For me, on the contrary, it is always very satisfying to give my opponent a good drubbing!
The fight itself, the cut and thrust, the excitement of combat, were Guchkov’s passion. Even in the most turbulent months, when Russia was threatened with collapse and disintegration, he rejected as absurd Shipov’s advice to cede Russia to a Kadet Duma and let both of them realize their mistake later. Guchkov could not stand the Kadets, and missed no opportunity to hit out at them: even at a provincial zemstvo board meeting, discussing a turn of phrase in some minor local matter, the Kadets must be made to choke on it.
But in spite of this attitude, and for all his sympathy with Stolypin, Guchkov could not bring himself to join his first cabinet: that would have meant crossing the gulf between government and society. On Aptekarsky Island, a few months before the explosion, Stolypin offered him the post of Minister of Trade and Industry, and Guchkov showed his approval of the government’s policy, but doggedly made his acceptance conditional on invitations to various other representatives of society to join the government. No agreement was reached, but Guchkov promised support for Stolypin from “society’s” side.

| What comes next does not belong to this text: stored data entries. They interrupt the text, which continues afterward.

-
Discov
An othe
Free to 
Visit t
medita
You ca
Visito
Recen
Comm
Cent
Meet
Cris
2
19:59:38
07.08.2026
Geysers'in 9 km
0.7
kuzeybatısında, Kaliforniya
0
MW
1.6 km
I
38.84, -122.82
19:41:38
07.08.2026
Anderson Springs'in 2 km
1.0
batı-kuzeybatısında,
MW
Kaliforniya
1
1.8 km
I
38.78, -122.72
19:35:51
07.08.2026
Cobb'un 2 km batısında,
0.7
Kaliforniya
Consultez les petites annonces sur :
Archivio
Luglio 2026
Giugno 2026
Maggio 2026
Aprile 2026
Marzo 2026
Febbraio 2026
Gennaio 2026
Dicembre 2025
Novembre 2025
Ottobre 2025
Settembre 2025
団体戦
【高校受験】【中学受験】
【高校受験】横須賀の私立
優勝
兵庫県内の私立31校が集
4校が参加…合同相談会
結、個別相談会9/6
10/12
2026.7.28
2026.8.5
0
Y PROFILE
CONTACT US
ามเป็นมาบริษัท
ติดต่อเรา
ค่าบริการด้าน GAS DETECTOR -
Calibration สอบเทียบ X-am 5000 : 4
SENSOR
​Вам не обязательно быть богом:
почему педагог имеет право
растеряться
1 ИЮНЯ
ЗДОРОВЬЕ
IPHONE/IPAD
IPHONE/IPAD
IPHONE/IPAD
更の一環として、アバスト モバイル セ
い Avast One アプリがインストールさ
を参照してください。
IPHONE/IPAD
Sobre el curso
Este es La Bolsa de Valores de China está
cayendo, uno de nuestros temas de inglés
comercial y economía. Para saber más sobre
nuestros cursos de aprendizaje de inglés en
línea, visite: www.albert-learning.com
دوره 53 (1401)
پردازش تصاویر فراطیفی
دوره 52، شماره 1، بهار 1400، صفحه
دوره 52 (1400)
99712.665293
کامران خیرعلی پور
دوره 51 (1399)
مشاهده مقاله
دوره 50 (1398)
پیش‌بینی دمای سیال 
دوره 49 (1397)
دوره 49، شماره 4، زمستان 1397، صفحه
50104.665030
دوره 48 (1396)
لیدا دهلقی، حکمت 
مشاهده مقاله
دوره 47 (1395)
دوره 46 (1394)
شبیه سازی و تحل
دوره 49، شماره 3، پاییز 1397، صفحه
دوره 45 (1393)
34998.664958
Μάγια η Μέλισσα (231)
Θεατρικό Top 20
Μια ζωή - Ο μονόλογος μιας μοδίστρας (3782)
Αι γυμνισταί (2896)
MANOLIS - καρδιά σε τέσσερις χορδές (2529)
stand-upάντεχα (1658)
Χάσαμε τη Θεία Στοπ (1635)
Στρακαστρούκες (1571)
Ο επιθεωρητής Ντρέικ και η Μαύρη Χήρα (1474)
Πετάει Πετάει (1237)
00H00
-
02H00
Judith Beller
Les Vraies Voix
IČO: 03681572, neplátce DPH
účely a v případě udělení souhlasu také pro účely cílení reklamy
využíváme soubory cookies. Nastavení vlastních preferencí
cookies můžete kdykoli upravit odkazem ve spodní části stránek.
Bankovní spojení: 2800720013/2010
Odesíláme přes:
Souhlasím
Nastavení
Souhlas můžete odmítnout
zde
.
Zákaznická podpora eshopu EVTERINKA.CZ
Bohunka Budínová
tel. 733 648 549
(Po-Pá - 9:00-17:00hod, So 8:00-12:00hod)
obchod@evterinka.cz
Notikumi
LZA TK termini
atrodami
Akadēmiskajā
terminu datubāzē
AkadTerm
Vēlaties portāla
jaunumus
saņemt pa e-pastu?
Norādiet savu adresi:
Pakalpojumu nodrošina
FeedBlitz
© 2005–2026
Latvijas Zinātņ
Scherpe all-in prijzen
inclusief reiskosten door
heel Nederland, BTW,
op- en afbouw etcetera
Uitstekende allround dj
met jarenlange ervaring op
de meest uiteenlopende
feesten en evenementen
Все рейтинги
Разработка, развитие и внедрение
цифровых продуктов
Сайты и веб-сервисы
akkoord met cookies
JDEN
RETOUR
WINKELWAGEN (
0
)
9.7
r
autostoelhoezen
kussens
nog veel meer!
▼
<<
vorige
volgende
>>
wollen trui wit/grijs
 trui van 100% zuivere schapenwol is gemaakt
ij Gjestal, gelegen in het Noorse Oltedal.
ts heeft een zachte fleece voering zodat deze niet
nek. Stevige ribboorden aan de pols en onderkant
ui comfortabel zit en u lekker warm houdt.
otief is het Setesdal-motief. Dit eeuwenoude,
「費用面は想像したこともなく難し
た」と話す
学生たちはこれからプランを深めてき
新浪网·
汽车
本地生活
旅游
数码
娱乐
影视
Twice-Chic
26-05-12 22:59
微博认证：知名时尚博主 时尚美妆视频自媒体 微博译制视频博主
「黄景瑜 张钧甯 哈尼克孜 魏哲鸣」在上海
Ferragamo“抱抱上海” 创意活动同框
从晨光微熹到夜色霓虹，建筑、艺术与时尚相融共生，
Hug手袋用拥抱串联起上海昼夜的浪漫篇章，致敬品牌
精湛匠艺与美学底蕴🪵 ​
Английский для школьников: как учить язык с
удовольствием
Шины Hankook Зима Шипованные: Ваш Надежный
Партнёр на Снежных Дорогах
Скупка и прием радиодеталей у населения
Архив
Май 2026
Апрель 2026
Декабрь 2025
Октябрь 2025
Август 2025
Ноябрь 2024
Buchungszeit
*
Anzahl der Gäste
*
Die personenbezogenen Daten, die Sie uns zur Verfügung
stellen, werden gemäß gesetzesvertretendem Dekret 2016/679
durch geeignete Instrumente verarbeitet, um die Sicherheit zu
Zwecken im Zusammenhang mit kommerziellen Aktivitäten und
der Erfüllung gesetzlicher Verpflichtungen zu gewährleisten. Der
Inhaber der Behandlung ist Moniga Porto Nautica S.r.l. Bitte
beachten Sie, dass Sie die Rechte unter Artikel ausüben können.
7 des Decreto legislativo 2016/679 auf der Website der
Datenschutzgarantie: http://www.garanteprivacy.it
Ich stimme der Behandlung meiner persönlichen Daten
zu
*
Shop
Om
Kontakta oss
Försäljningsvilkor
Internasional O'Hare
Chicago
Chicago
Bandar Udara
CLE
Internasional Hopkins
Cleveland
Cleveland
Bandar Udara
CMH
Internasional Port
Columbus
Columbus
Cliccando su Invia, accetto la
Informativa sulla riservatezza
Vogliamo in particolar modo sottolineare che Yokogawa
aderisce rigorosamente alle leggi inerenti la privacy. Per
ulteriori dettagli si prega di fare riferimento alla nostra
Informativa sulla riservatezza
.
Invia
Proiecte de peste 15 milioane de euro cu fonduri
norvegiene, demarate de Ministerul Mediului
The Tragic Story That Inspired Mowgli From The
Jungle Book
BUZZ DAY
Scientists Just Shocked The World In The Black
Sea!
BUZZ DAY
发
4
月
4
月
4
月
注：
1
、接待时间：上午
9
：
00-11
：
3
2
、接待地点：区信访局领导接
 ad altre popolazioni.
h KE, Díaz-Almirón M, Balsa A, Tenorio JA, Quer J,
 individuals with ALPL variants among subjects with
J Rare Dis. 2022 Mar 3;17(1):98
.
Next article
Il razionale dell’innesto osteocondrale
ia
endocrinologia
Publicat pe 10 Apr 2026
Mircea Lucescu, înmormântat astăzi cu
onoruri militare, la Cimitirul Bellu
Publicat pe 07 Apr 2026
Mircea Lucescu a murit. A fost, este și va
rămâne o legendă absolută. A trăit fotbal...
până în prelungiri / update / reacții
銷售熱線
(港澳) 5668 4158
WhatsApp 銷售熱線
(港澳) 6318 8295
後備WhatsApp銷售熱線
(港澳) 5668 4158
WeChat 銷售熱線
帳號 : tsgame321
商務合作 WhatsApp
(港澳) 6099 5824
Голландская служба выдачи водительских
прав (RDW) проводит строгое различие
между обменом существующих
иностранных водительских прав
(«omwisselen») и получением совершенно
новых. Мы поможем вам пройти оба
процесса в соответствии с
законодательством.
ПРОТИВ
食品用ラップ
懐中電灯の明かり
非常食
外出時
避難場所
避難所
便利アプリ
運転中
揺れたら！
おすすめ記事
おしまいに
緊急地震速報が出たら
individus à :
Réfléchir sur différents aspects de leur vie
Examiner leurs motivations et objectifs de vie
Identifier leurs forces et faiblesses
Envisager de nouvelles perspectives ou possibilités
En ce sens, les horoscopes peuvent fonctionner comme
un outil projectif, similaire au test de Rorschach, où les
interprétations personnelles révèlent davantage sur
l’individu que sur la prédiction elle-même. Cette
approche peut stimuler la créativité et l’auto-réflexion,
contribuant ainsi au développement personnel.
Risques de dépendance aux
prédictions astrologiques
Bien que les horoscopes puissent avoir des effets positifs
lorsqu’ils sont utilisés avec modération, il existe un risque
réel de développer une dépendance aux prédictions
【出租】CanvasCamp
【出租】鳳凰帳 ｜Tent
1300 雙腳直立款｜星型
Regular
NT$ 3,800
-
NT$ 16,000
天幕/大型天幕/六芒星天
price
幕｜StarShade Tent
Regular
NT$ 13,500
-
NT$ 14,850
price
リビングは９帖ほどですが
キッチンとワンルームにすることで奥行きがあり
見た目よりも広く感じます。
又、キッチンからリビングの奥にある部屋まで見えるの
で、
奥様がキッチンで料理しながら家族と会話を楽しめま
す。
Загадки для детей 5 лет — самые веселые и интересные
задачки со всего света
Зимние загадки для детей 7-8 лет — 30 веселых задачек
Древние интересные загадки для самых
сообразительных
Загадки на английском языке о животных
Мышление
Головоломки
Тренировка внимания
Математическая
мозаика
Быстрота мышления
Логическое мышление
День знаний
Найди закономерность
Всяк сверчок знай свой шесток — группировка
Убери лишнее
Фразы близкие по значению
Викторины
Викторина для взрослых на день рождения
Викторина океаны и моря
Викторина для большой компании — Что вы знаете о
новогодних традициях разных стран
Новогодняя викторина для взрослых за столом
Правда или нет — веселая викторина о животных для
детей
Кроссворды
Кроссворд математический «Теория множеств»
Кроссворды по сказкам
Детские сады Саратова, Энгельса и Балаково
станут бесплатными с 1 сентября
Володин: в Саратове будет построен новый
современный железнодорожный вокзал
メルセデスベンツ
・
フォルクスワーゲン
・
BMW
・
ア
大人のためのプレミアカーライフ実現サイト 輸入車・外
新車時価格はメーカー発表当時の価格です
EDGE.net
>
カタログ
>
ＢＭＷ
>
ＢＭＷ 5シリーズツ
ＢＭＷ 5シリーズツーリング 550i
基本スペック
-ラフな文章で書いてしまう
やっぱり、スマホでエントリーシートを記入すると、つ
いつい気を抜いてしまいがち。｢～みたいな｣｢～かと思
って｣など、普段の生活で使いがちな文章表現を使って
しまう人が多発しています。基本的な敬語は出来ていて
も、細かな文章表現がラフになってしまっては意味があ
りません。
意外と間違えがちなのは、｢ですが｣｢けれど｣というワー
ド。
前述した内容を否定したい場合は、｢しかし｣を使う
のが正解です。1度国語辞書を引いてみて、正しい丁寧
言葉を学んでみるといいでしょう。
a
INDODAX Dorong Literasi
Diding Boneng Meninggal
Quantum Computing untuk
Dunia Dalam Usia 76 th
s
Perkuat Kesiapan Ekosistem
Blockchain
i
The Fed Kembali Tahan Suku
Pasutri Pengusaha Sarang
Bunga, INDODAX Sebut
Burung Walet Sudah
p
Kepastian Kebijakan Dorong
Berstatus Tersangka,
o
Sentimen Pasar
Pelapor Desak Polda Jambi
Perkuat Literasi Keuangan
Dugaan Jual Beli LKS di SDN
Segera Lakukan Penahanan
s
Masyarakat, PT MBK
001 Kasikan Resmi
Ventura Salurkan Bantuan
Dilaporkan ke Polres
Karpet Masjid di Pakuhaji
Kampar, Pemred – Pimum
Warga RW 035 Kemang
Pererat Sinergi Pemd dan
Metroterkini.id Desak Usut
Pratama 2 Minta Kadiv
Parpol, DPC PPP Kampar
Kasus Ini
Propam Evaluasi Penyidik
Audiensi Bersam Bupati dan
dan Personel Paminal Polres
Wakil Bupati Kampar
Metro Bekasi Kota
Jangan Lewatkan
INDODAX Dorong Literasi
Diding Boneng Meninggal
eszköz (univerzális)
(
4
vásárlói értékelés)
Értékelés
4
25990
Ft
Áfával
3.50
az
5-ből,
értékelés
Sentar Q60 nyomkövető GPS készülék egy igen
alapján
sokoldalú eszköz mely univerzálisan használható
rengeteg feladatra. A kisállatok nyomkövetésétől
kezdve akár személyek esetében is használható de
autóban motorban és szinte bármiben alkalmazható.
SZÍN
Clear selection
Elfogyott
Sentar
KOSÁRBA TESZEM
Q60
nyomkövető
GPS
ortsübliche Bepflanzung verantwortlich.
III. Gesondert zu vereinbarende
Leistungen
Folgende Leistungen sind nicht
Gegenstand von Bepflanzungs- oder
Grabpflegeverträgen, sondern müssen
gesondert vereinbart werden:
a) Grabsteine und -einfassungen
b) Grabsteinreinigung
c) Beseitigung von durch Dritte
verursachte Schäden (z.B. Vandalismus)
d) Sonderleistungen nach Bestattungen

At about the same time the Emperor also felt a need to talk to Guchkov again and received him at Peterhof. This was during the Sveaborg mutiny, but what struck Guchkov was Peterhof’s dreamy tranquillity. The Emperor was in a good humor, affable and charming, as so often, irresistibly charming. He also invited Guchkov to join the government. But it was obvious that he did not realize the seriousness of the situation. He might have been the monarch of some other country. On some other planet. In his view any updating of domestic policy was superfluous and he was unwilling to tie his hands with any definite program.